** Opening Source records block **

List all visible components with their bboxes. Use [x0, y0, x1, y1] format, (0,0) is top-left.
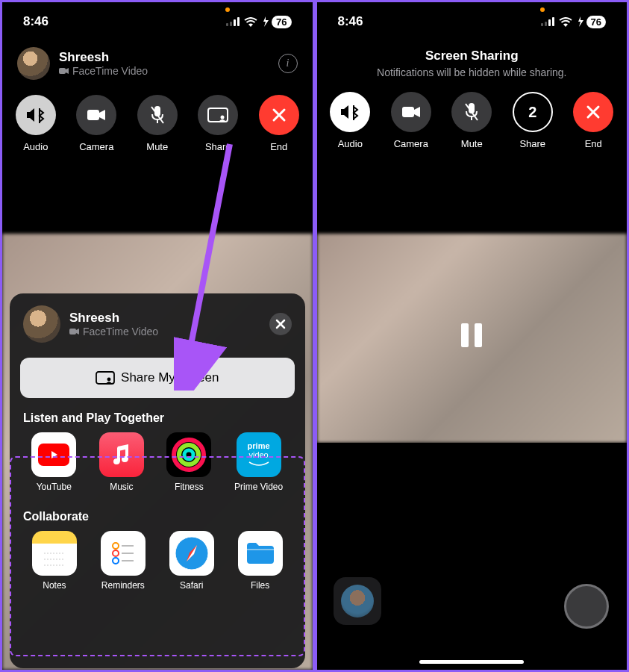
app-safari[interactable]: Safari [169, 531, 214, 591]
shareplay-icon [207, 108, 228, 122]
phone-left: 8:46 76 Shreesh FaceTime Video i [0, 0, 315, 672]
listen-section-title: Listen and Play Together [17, 398, 298, 432]
svg-rect-2 [234, 19, 236, 26]
speaker-bluetooth-icon [25, 107, 46, 123]
close-icon [272, 108, 287, 122]
share-my-screen-button[interactable]: Share My Screen [20, 358, 295, 398]
sheet-name: Shreesh [69, 311, 158, 326]
mute-button[interactable]: Mute [137, 95, 178, 152]
app-music[interactable]: Music [99, 432, 144, 492]
capture-button[interactable] [564, 584, 609, 629]
listen-apps-row: YouTube Music Fitness primevideo Prime [17, 432, 298, 497]
mic-off-icon [464, 102, 479, 122]
collab-section-title: Collaborate [17, 497, 298, 531]
status-time: 8:46 [338, 14, 363, 29]
wifi-icon [244, 17, 257, 27]
screen-share-preview [317, 443, 628, 670]
cellular-icon [541, 17, 554, 26]
screen-sharing-subtitle: Notifications will be hidden while shari… [317, 66, 628, 78]
camera-button[interactable]: Camera [76, 95, 116, 152]
notes-icon [32, 531, 77, 576]
svg-rect-37 [552, 17, 554, 26]
music-icon [99, 432, 144, 477]
svg-rect-1 [230, 22, 232, 26]
shareplay-icon [96, 371, 115, 385]
svg-rect-5 [87, 110, 99, 120]
svg-point-27 [113, 550, 119, 556]
screen-sharing-header: Screen Sharing Notifications will be hid… [317, 41, 628, 86]
svg-rect-33 [247, 549, 274, 550]
app-reminders[interactable]: Reminders [101, 531, 145, 591]
audio-button[interactable]: Audio [16, 95, 56, 152]
camera-button[interactable]: Camera [391, 92, 431, 149]
svg-rect-9 [208, 108, 228, 122]
svg-rect-3 [237, 17, 240, 26]
share-countdown-badge: 2 [513, 92, 553, 132]
sheet-avatar [23, 305, 60, 343]
svg-point-25 [113, 543, 119, 549]
svg-point-10 [221, 116, 225, 119]
share-button[interactable]: 2 Share [513, 92, 553, 149]
phone-right: 8:46 76 Screen Sharing Notifications wil… [315, 0, 630, 672]
youtube-icon [38, 444, 69, 466]
svg-rect-35 [545, 22, 547, 26]
share-button[interactable]: Share [198, 95, 238, 152]
caller-header: Shreesh FaceTime Video i [2, 41, 313, 89]
svg-rect-4 [59, 68, 66, 74]
camera-icon [87, 108, 106, 122]
status-bar: 8:46 76 [317, 2, 628, 41]
mic-off-icon [150, 105, 165, 125]
svg-rect-36 [548, 19, 551, 26]
camera-icon [401, 105, 421, 119]
app-notes[interactable]: Notes [32, 531, 77, 591]
app-youtube[interactable]: YouTube [31, 432, 76, 492]
pip-self-view[interactable] [334, 577, 381, 625]
call-controls: Audio Camera Mute 2 Share End [317, 86, 628, 160]
files-icon [238, 531, 283, 576]
svg-rect-0 [226, 23, 228, 26]
collab-apps-row: Notes Reminders Safari Files [17, 531, 298, 595]
svg-point-21 [184, 450, 193, 459]
close-icon [275, 319, 286, 329]
battery-indicator: 76 [262, 16, 291, 28]
cellular-icon [226, 17, 240, 26]
svg-rect-38 [402, 107, 414, 117]
reminders-icon [101, 531, 145, 576]
svg-rect-17 [96, 372, 114, 384]
fitness-icon [166, 432, 211, 477]
svg-rect-14 [69, 329, 76, 335]
app-prime-video[interactable]: primevideo Prime Video [234, 432, 283, 492]
svg-point-18 [107, 378, 111, 382]
video-icon [59, 67, 69, 75]
sheet-close-button[interactable] [269, 313, 292, 335]
status-time: 8:46 [23, 14, 48, 29]
caller-subtitle: FaceTime Video [59, 65, 148, 77]
speaker-bluetooth-icon [339, 104, 360, 120]
battery-indicator: 76 [577, 16, 606, 28]
mute-button[interactable]: Mute [451, 92, 492, 149]
recording-indicator-dot [540, 7, 545, 12]
wifi-icon [559, 17, 572, 27]
svg-point-20 [179, 445, 198, 464]
app-files[interactable]: Files [238, 531, 283, 591]
shareplay-sheet: Shreesh FaceTime Video Share My Screen L… [10, 293, 305, 668]
app-fitness[interactable]: Fitness [166, 432, 211, 492]
end-button[interactable]: End [573, 92, 613, 149]
home-indicator[interactable] [419, 660, 524, 664]
caller-name: Shreesh [59, 50, 148, 65]
self-avatar [341, 585, 374, 617]
info-button[interactable]: i [278, 54, 298, 73]
svg-point-29 [113, 558, 119, 564]
safari-icon [169, 531, 214, 576]
prime-video-icon: primevideo [237, 432, 281, 477]
video-icon [69, 328, 80, 335]
pause-icon [461, 323, 482, 347]
share-my-screen-label: Share My Screen [121, 370, 219, 385]
sheet-subtitle: FaceTime Video [69, 326, 158, 337]
caller-avatar[interactable] [17, 47, 50, 80]
end-button[interactable]: End [259, 95, 299, 152]
call-controls: Audio Camera Mute Share End [2, 89, 313, 163]
status-bar: 8:46 76 [2, 2, 313, 41]
audio-button[interactable]: Audio [330, 92, 370, 149]
svg-rect-34 [541, 23, 543, 26]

** Closing Source records block **

Transcribe the whole listing above exactly and leave out the pictures.

• [Task result]
List all visible components with their bboxes. Use [x0, y0, x1, y1] format, (0,0) is top-left.
app-safari[interactable]: Safari [169, 531, 214, 591]
shareplay-icon [207, 108, 228, 122]
phone-left: 8:46 76 Shreesh FaceTime Video i [0, 0, 315, 672]
listen-section-title: Listen and Play Together [17, 398, 298, 432]
svg-rect-2 [234, 19, 236, 26]
speaker-bluetooth-icon [25, 107, 46, 123]
close-icon [272, 108, 287, 122]
share-my-screen-button[interactable]: Share My Screen [20, 358, 295, 398]
sheet-name: Shreesh [69, 311, 158, 326]
mute-button[interactable]: Mute [137, 95, 178, 152]
app-music[interactable]: Music [99, 432, 144, 492]
capture-button[interactable] [564, 584, 609, 629]
listen-apps-row: YouTube Music Fitness primevideo Prime [17, 432, 298, 497]
mic-off-icon [464, 102, 479, 122]
collab-section-title: Collaborate [17, 497, 298, 531]
status-time: 8:46 [338, 14, 363, 29]
wifi-icon [244, 17, 257, 27]
screen-share-preview [317, 443, 628, 670]
cellular-icon [541, 17, 554, 26]
screen-sharing-subtitle: Notifications will be hidden while shari… [317, 66, 628, 78]
camera-button[interactable]: Camera [76, 95, 116, 152]
notes-icon [32, 531, 77, 576]
svg-rect-37 [552, 17, 554, 26]
music-icon [99, 432, 144, 477]
svg-rect-1 [230, 22, 232, 26]
shareplay-icon [96, 371, 115, 385]
svg-rect-5 [87, 110, 99, 120]
svg-point-27 [113, 550, 119, 556]
screen-sharing-header: Screen Sharing Notifications will be hid… [317, 41, 628, 86]
svg-rect-33 [247, 549, 274, 550]
app-reminders[interactable]: Reminders [101, 531, 145, 591]
audio-button[interactable]: Audio [16, 95, 56, 152]
camera-button[interactable]: Camera [391, 92, 431, 149]
svg-rect-9 [208, 108, 228, 122]
svg-rect-3 [237, 17, 240, 26]
share-countdown-badge: 2 [513, 92, 553, 132]
sheet-avatar [23, 305, 60, 343]
svg-point-25 [113, 543, 119, 549]
svg-point-10 [221, 116, 225, 119]
share-button[interactable]: 2 Share [513, 92, 553, 149]
phone-right: 8:46 76 Screen Sharing Notifications wil… [315, 0, 630, 672]
youtube-icon [38, 444, 69, 466]
svg-rect-35 [545, 22, 547, 26]
share-button[interactable]: Share [198, 95, 238, 152]
caller-header: Shreesh FaceTime Video i [2, 41, 313, 89]
svg-rect-4 [59, 68, 66, 74]
camera-icon [87, 108, 106, 122]
status-bar: 8:46 76 [317, 2, 628, 41]
mic-off-icon [150, 105, 165, 125]
svg-rect-36 [548, 19, 551, 26]
camera-icon [401, 105, 421, 119]
app-notes[interactable]: Notes [32, 531, 77, 591]
app-youtube[interactable]: YouTube [31, 432, 76, 492]
pip-self-view[interactable] [334, 577, 381, 625]
call-controls: Audio Camera Mute 2 Share End [317, 86, 628, 160]
files-icon [238, 531, 283, 576]
svg-rect-0 [226, 23, 228, 26]
collab-apps-row: Notes Reminders Safari Files [17, 531, 298, 595]
svg-point-21 [184, 450, 193, 459]
close-icon [275, 319, 286, 329]
battery-indicator: 76 [262, 16, 291, 28]
cellular-icon [226, 17, 240, 26]
svg-rect-38 [402, 107, 414, 117]
reminders-icon [101, 531, 145, 576]
svg-rect-17 [96, 372, 114, 384]
fitness-icon [166, 432, 211, 477]
svg-rect-14 [69, 329, 76, 335]
app-prime-video[interactable]: primevideo Prime Video [234, 432, 283, 492]
svg-point-18 [107, 378, 111, 382]
video-icon [59, 67, 69, 75]
sheet-close-button[interactable] [269, 313, 292, 335]
status-time: 8:46 [23, 14, 48, 29]
caller-subtitle: FaceTime Video [59, 65, 148, 77]
speaker-bluetooth-icon [339, 104, 360, 120]
battery-indicator: 76 [577, 16, 606, 28]
mute-button[interactable]: Mute [451, 92, 492, 149]
recording-indicator-dot [540, 7, 545, 12]
wifi-icon [559, 17, 572, 27]
svg-point-20 [179, 445, 198, 464]
app-files[interactable]: Files [238, 531, 283, 591]
shareplay-sheet: Shreesh FaceTime Video Share My Screen L… [10, 293, 305, 668]
app-fitness[interactable]: Fitness [166, 432, 211, 492]
end-button[interactable]: End [573, 92, 613, 149]
home-indicator[interactable] [419, 660, 524, 664]
caller-name: Shreesh [59, 50, 148, 65]
self-avatar [341, 585, 374, 617]
info-button[interactable]: i [278, 54, 298, 73]
svg-point-29 [113, 558, 119, 564]
safari-icon [169, 531, 214, 576]
prime-video-icon: primevideo [237, 432, 281, 477]
video-icon [69, 328, 80, 335]
pause-icon [461, 323, 482, 347]
share-my-screen-label: Share My Screen [121, 370, 219, 385]
sheet-subtitle: FaceTime Video [69, 326, 158, 337]
caller-avatar[interactable] [17, 47, 50, 80]
end-button[interactable]: End [259, 95, 299, 152]
call-controls: Audio Camera Mute Share End [2, 89, 313, 163]
status-bar: 8:46 76 [2, 2, 313, 41]
audio-button[interactable]: Audio [330, 92, 370, 149]
svg-rect-34 [541, 23, 543, 26]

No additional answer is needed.